To the gentlemen and others of the Associated Press:

Explanation, please ...

I would like your explanation as to why the current article online is very different from its original, shown below. The current AP account (as I read it in the NY Times) of Alan Greenspan's meeting, in class, with Vice President Al Gore has not only deletions, but, now, additions. The current online account states that Gore was "defeated" by Bush in the last election.

We in the know know differently, don't we?

Some stretch of facts, that one is. Bush was appointed, or installed.

And your current account of this meeting has deleted a report of the moment of the non-verbal communication which happened between Greenspan and Gore -- which gives (or did give) readers the impression that the master of economic advice has a lot in common with Gore, including intuitively.

Why these changes?

You must be afraid of the bush administration. I am here to tell you that millions of us are not. And we don't take kindly to being lied to by the press. Or by anyone in the mass media.

It seems your intention is to re-write history. You have more in common with bush than you may wish to realize.

As the person says below ... The Bastards. That's you.
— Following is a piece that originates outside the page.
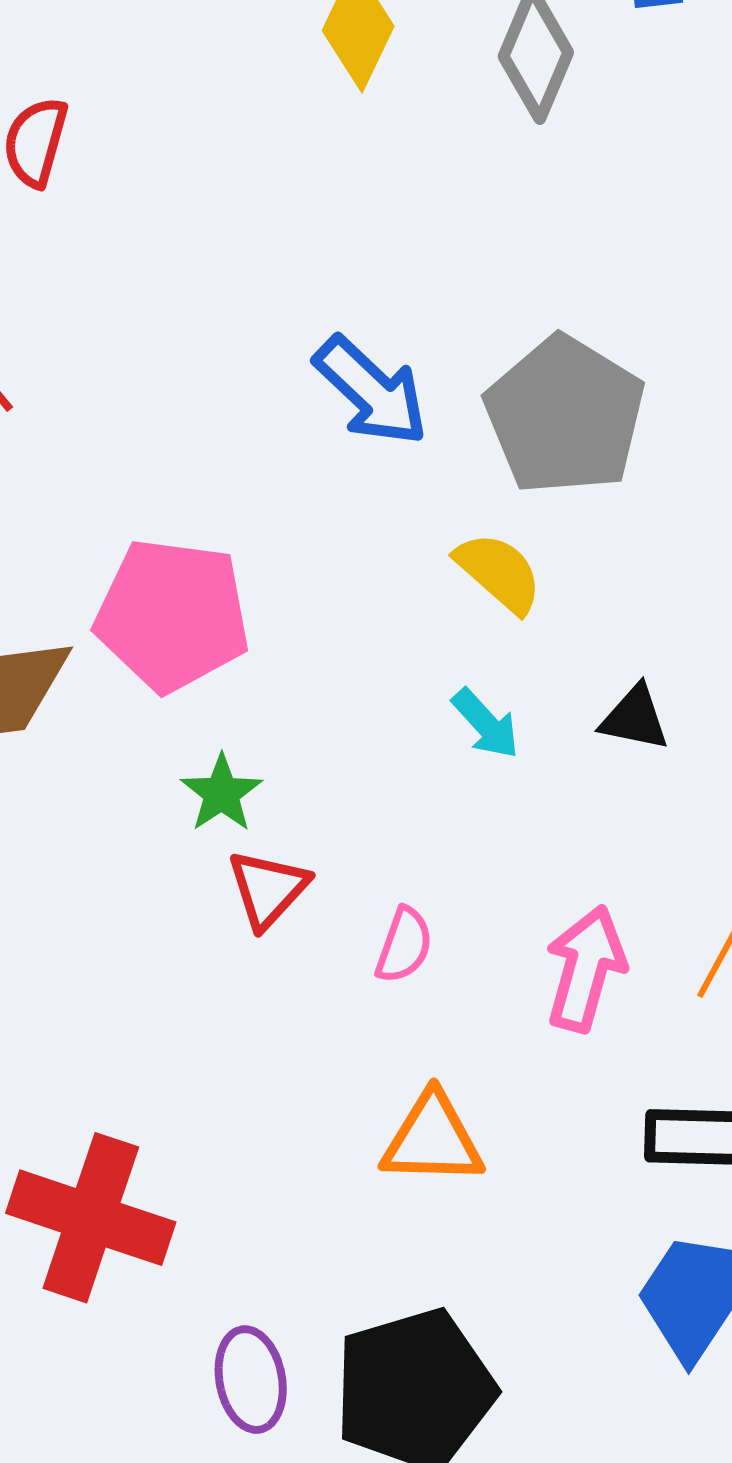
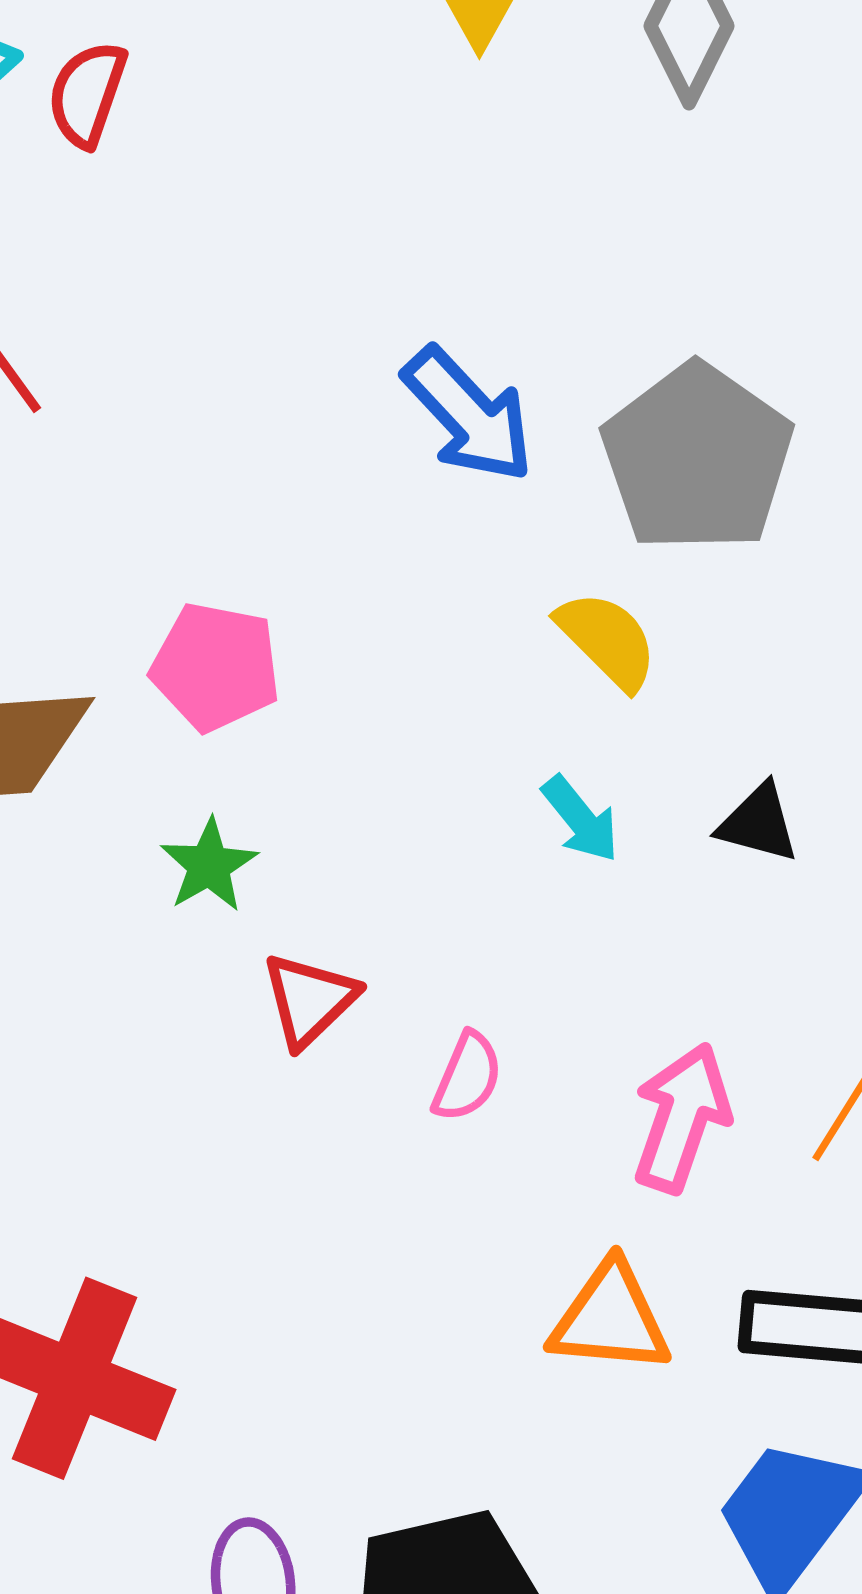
pink pentagon: (172, 615) -> (216, 667), size x0.7
green star: (222, 793) -> (209, 865), moved
orange triangle: (432, 1139) -> (610, 1318), moved

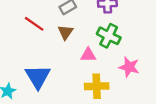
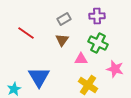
red line: (34, 24) -> (26, 33), moved
yellow cross: (97, 86) -> (88, 85), turned 36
Dale Reynolds an American in London and nobody's fool

Scrubbed Greenspan Article- original text. Date: 03/22/2001

The Bastards

This is the text from the original article-

March 21, 2001

Greenspan Addresses Columbia Class


Filed at 6:30 p.m. ET

NEW YORK (AP) -- A day after investors griped and moaned about a smaller-than-desired cut in interest rates, Federal Reserve Chairman Alan Greenspan wasn't talking -- at least not about the economy.

In a guest lecture Wednesday to former Vice President Al Gore's journalism class at Columbia University, Greenspan stuck to his planned topic of ``the economy and the media.''

He advised them to remember integrity and caution in an era of around-the-clock reporting, noting that ``a journalist's market value is his or her reputation,'' students said afterward.
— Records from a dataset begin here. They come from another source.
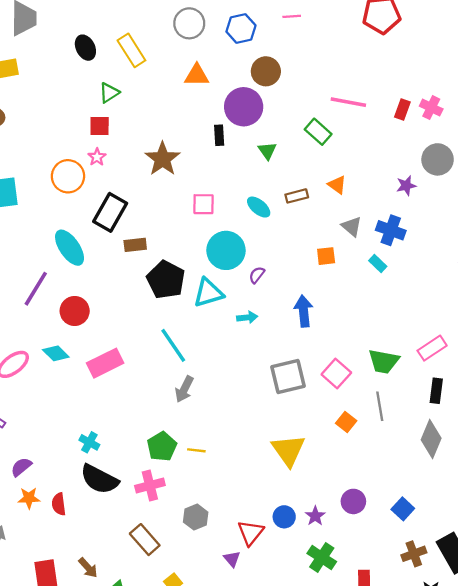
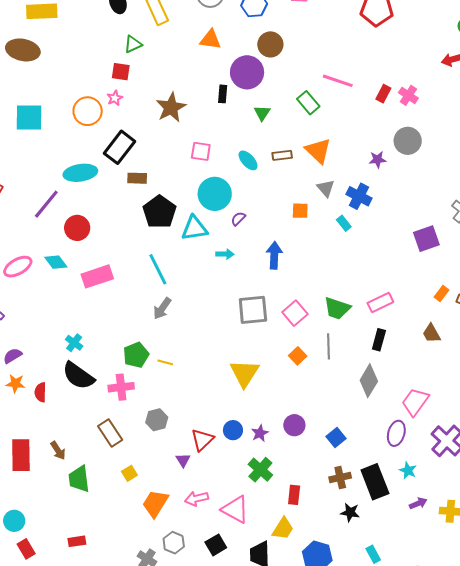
orange triangle: (337, 185) -> (318, 151), size x1.6
cyan ellipse: (70, 248) -> (80, 173), turned -72

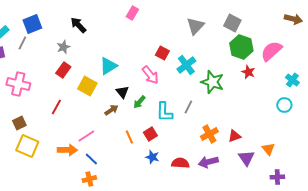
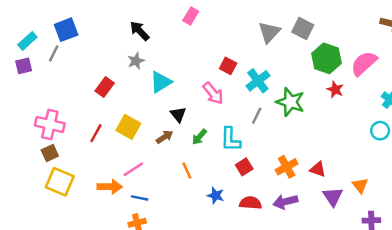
gray square: (232, 23) -> (303, 28), moved
black arrow: (78, 25) -> (140, 31), moved
gray star: (63, 47) -> (136, 61), moved
pink cross: (18, 84) -> (50, 124), moved
yellow square: (87, 86) -> (128, 127), moved
green arrow: (139, 102) -> (199, 137), moved
gray line: (188, 107) -> (257, 116), moved
red square: (150, 134) -> (244, 167), moved
red triangle: (234, 136) -> (318, 169), turned 40
blue line: (91, 159) -> (140, 198), turned -32

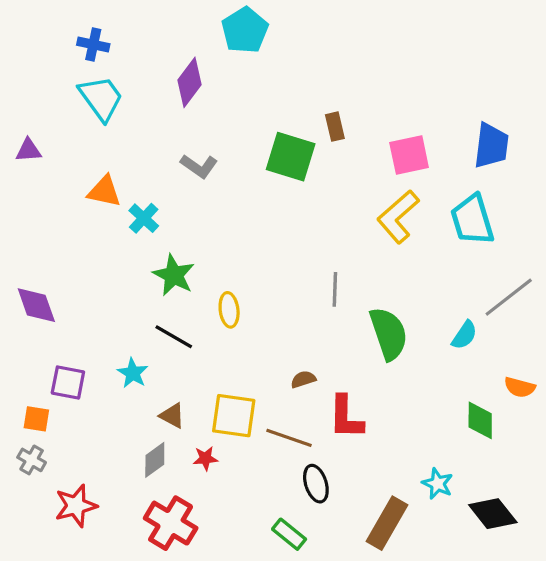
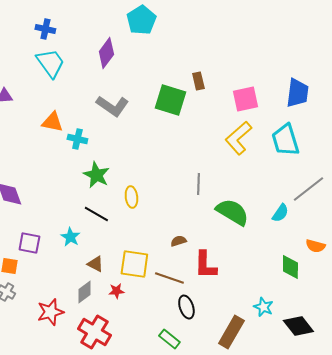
gray L-shape: (199, 166) -> (112, 106), size x1.4
cyan cross: (144, 218) -> (77, 139), turned -30
green semicircle: (389, 334) -> (232, 212), turned -40
red star: (76, 506) -> (50, 312), moved

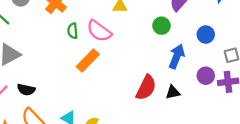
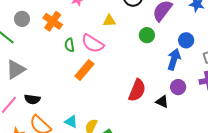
blue arrow: (177, 56) -> (174, 59), moved
purple circle: (206, 76) -> (178, 87), moved
black triangle: (173, 92) -> (162, 102), moved, turned 40

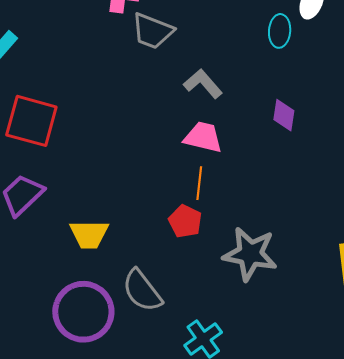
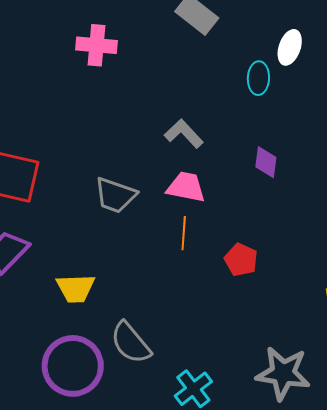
gray trapezoid: (152, 31) -> (115, 195), moved
red pentagon: (185, 221) -> (241, 260), moved
gray star: (250, 254) -> (283, 373), moved

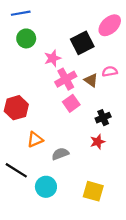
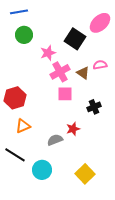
black square: (82, 43) -> (75, 39), turned -30
pink square: (71, 103) -> (65, 94), turned 35
orange triangle: (35, 140) -> (23, 126), moved
red star: (98, 142) -> (73, 129), moved
yellow square: (93, 191) -> (85, 174), turned 30

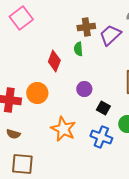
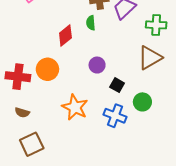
red diamond: (54, 61) -> (65, 36), turned 30
brown square: (22, 164) -> (32, 144), turned -30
Reporters and tape recorders were barred from the classroom under university rules.

``It was an open-ended, light and informal atmosphere,'' said David Gruber, 28. ``But he did tiptoe around a lot of questions viewed as controversial.''

Among them: the Fed's interest rate cut and President Bush's proposed tax cut. Members of the Fed's chief policy-making group follow a practice of not speaking about monetary policy the week before or of a Fed meeting.

The Dow Jones industrial average has fallen more than 470 points over the past two days since the Fed cut interest rates by 0.50 percentage point. Many investors were hoping for a cut of at least 0.75 percentage point.

Gore was less restrained, however, students said.

At one point, as the class pondered whether economies typically come out of a recession rapidly or more slowly -- in what is seen as a ``V'' or an ``L'' on a graph -- Gore suggested that ``it comes out as a 'W' if it's a really bad government policy.''

It was an obvious jab at President Bush's proposed tax cut, said Sharon Otterman, 28.

Greenspan made no comment, but gave Gore a high-five. Greenspan has publicly expressed support for a limited tax-relief plan.